What is being asked =
Transcribe the stretch of entries below from the line with "أخبار جامعة عجلون الوطنية" through the line with "مار الياس من اتباع كنيسة…", exactly and with both ends included; leave out all other lines.

Data records =

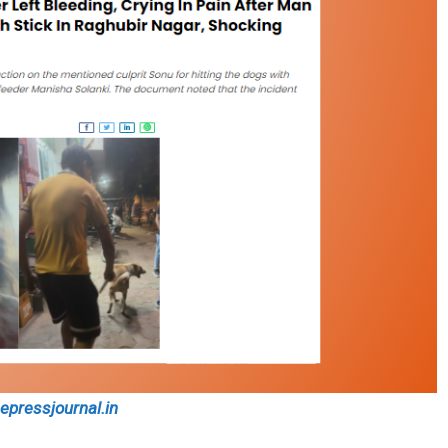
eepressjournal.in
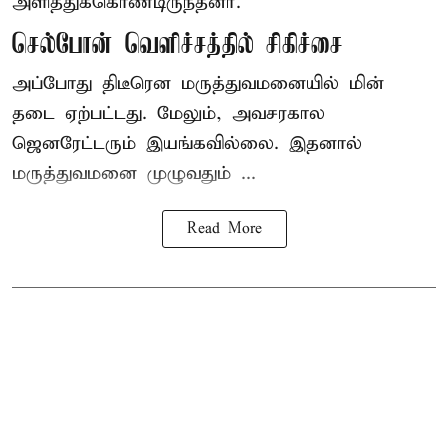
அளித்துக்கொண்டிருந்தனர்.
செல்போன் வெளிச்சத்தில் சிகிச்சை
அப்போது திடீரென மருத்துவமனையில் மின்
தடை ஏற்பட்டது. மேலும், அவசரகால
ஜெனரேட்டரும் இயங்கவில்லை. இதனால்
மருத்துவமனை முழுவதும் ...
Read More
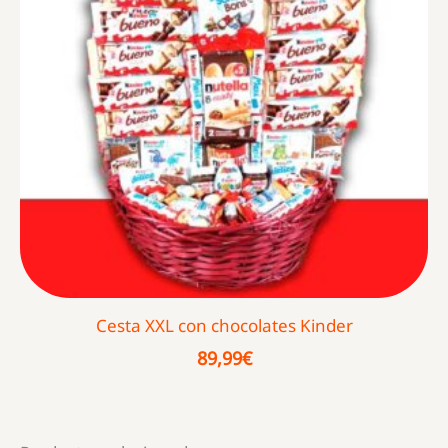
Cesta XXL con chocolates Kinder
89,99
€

---

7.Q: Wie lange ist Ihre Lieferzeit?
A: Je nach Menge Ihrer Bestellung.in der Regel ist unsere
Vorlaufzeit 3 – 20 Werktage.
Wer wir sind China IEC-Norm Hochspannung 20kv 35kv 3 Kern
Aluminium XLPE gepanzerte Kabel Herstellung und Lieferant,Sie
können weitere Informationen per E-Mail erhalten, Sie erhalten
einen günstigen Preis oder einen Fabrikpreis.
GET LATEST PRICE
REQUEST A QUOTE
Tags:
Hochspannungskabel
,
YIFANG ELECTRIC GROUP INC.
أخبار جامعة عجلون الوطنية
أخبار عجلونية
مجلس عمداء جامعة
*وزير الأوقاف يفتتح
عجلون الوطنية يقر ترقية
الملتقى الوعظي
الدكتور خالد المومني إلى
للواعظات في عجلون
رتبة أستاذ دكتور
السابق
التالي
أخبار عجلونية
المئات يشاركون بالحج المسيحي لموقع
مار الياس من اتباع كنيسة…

Solution =
أخبار جامعة عجلون الوطنية
أخبار عجلونية
مجلس عمداء جامعة
*وزير الأوقاف يفتتح
عجلون الوطنية يقر ترقية
الملتقى الوعظي
الدكتور خالد المومني إلى
للواعظات في عجلون
رتبة أستاذ دكتور
السابق
التالي
أخبار عجلونية
المئات يشاركون بالحج المسيحي لموقع
مار الياس من اتباع كنيسة…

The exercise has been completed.